• **The problem**: In the data below, find every line with the word "Janela" and copy it.
---+---
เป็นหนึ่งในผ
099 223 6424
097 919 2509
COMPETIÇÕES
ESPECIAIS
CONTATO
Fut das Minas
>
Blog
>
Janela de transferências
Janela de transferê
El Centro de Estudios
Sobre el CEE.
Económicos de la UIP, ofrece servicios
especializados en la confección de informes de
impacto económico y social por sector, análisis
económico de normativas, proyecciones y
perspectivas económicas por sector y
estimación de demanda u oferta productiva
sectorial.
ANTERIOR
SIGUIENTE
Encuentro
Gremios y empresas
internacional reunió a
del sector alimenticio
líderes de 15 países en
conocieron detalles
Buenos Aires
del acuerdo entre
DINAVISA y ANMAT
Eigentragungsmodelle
---+---
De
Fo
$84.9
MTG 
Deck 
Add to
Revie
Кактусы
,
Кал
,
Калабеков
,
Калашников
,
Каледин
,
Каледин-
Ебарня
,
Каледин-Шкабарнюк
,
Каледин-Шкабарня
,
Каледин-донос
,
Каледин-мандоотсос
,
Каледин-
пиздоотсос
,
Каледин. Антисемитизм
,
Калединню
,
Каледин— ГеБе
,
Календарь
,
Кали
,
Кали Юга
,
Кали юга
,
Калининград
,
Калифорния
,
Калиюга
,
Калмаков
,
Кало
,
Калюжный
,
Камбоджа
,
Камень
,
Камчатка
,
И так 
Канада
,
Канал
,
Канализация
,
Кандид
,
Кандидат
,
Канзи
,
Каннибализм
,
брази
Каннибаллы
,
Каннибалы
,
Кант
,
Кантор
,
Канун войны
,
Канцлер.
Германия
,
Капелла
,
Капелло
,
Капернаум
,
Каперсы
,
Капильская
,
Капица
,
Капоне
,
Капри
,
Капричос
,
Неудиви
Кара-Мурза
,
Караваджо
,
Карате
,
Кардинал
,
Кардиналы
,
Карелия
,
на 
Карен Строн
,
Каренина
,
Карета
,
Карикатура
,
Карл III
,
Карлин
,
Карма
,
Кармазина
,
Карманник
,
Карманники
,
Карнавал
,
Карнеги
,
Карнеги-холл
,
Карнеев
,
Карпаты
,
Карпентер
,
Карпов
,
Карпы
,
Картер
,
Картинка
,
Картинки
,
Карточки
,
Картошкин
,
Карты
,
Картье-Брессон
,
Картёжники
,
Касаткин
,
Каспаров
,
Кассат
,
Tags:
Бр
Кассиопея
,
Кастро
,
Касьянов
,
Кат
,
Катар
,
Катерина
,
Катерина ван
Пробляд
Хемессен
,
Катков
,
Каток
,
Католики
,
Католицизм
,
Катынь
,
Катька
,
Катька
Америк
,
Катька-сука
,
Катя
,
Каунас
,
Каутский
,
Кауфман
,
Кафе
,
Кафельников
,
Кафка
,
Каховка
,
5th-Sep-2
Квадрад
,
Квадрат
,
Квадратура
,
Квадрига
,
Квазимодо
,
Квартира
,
---+---
• **Response to the task**:
Janela de transferências
Janela de transferê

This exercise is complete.